埼玉の狛犬
埼玉県の狛犬や神使像をゆっくりと追い続けて、少しずつデータベースを整えていきたいと思います。皆さんの狛犬巡りの助けになれば幸いです。
狛犬とは
狛犬は、日本各地の神社や寺院の境内に左右一対で置かれる空想上の動物の像で、その起源は古代オリエントの獅子に遡る。西アジアに現れた獅子一対の守護獣が、ユーラシア大陸を各地の習俗を採り入れながら東方に伝わっていき、ここ日本において阿吽一対の「獅子・狛犬」の姿に結実したと考えられている。
「獅子」は向かって右側に置かれ開口し、「狛犬」は左側に置かれ閉口し角をもつとされた。阿形と吽形を一対としたのは、おそらく金剛力士像を手本にしたものと考えられる。「獅子・狛犬」は、平安時代には宮中において儀式の際の守護や御帳台(貴人の座所)のおもしなどの調度品としての役割を担うが、次第に神社や寺院の堂舎内に置かれるようになり、さらに時代が下ると拝殿の前や参道の途中、鳥居の前といった屋外に据えられるようになる。そのような中で、「狛犬」の大きな特徴だった角は失われ、「獅子・狛犬」をあわせて狛犬と呼ばれるようになっていった。
ふだん私たちが目にする屋外に置かれた石造の狛犬は、主に江戸期以降に盛んになった庶民の奉納によるものである。

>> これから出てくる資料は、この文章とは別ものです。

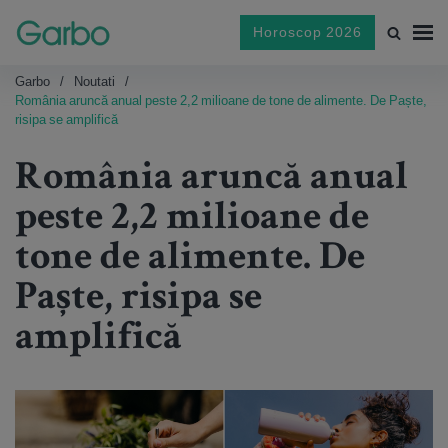
Horoscop 2026
Garbo
Noutati
România aruncă anual peste 2,2 milioane de tone de alimente. De Paște,
risipa se amplifică
România aruncă anual
peste 2,2 milioane de
tone de alimente. De
Paște, risipa se
amplifică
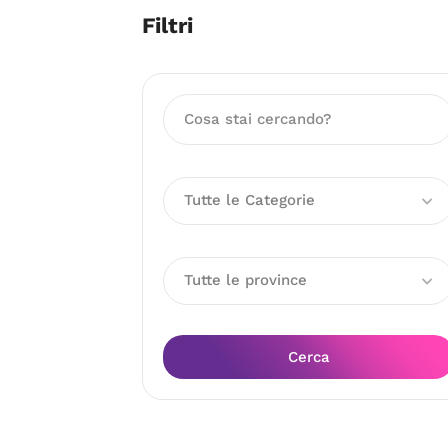
Filtri
Tutte le Categorie
Tutte le province
Cerca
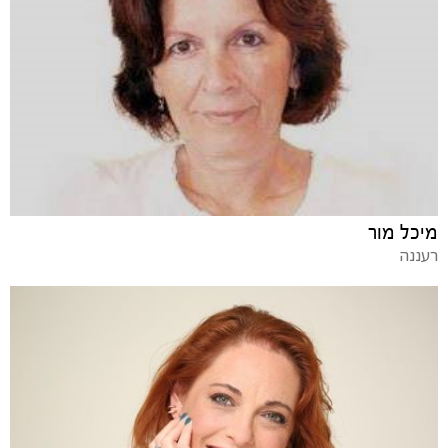
מיכל מור
רעננה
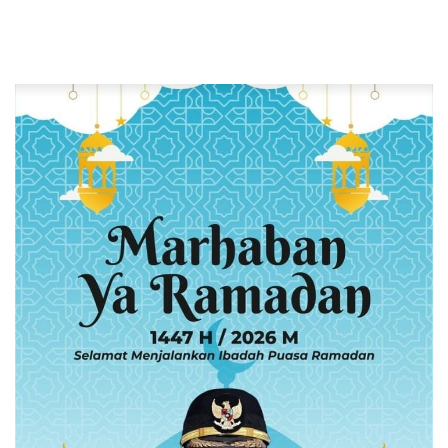
HALINAR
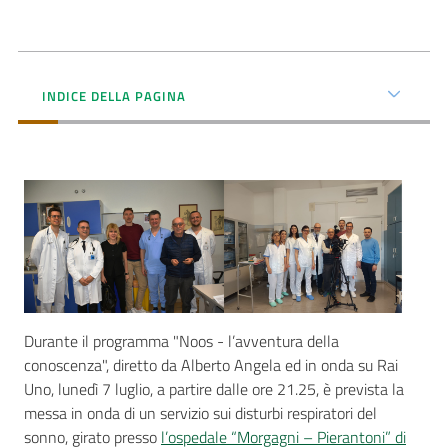
Seguici
INDICE DELLA PAGINA
su
Durante il programma "Noos - l’avventura della
conoscenza", diretto da Alberto Angela ed in onda su Rai
Uno, lunedì 7 luglio, a partire dalle ore 21.25, è prevista la
messa in onda di un servizio sui disturbi respiratori del
sonno, girato presso
l’ospedale “Morgagni – Pierantoni” di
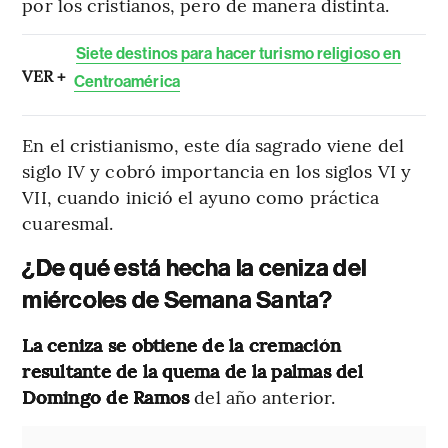
por los cristianos, pero de manera distinta.
Siete destinos para hacer turismo religioso en
VER +
Centroamérica
En el cristianismo, este día sagrado viene del
siglo IV y cobró importancia en los siglos VI y
VII, cuando inició el ayuno como práctica
cuaresmal.
¿De qué está hecha la ceniza del
miércoles de Semana Santa?
La ceniza se obtiene de la cremación
resultante de la quema de la palmas del
Domingo de Ramos
del año anterior.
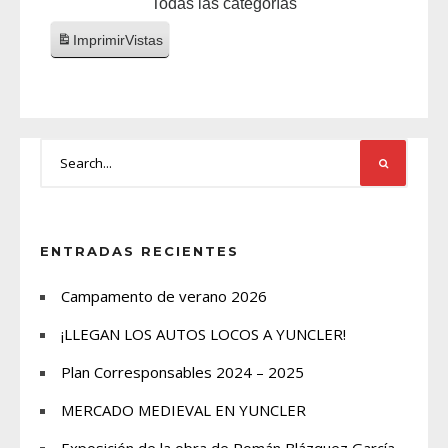
Todas las categorías
Imprimir
Vistas
ENTRADAS RECIENTES
Campamento de verano 2026
¡LLEGAN LOS AUTOS LOCOS A YUNCLER!
Plan Corresponsables 2024 – 2025
MERCADO MEDIEVAL EN YUNCLER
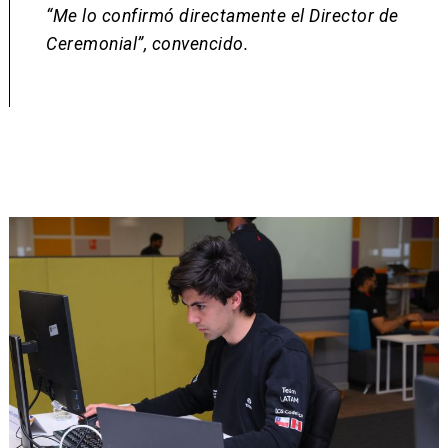
“Me lo confirmó directamente el Director de
Ceremonial”, convencido.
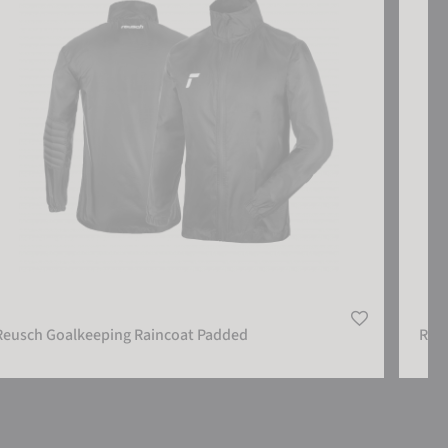
Reusch Goalkeeping Raincoat Padded
Reu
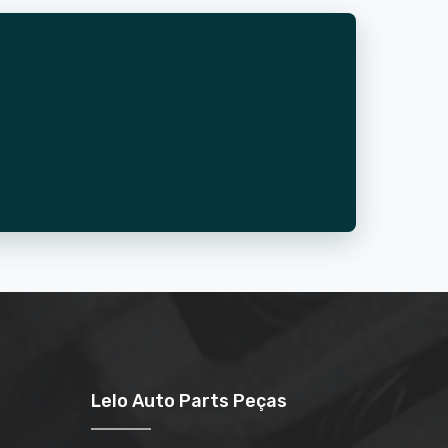
Lelo Auto Parts Peças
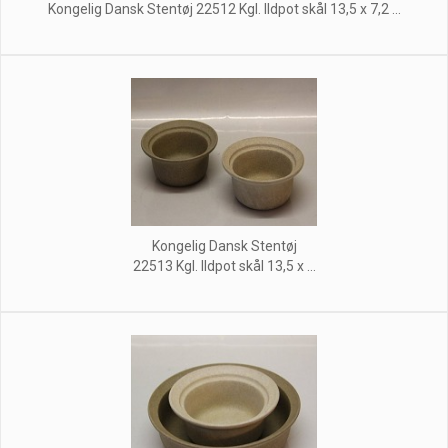
Kongelig Dansk Stentøj 22512 Kgl. Ildpot skål 13,5 x 7,2 ...
Kongelig Dansk Stentøj
22513 Kgl. Ildpot skål 13,5 x ...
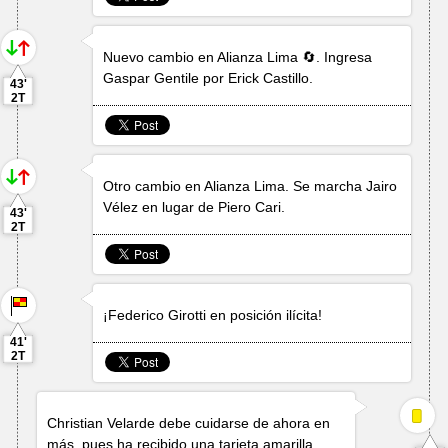
Nuevo cambio en Alianza Lima 🔄. Ingresa
Gaspar Gentile
por
Erick Castillo
.
43'
2T
Otro cambio en Alianza Lima. Se marcha
Jairo
Vélez
en lugar de
Piero Cari
.
43'
2T
¡
Federico Girotti
en posición ilícita!
41'
2T
Christian Velarde
debe cuidarse de ahora en
más, pues ha recibido una tarjeta amarilla.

奉納先の寺社の由緒や奉納者の願い、時代背景や地域性、石工の独自の表現などを反映した実に多様なその姿は、見る者の心を強くとらえ続けている。
『埼玉の狛犬』の「狛犬とは」より
狛犬の分類
狛犬には今のところ定まった分類方法がないため、主に狛犬の形状を基準に、下図のとおり分類しています(久保田和幸『狛犬探訪 埼玉の阿・吽たち』(さきたま出版会, 2003)掲載の「全体像でみる狛犬の層別」をベースに編集)。
蹲踞の姿勢で座る「座り犬」、四つ足で立つ「立ち犬」、日本の狛犬のルーツにあたる「中国獅子」に大別する。なお、神使とされる動物などは、動物名で分類する。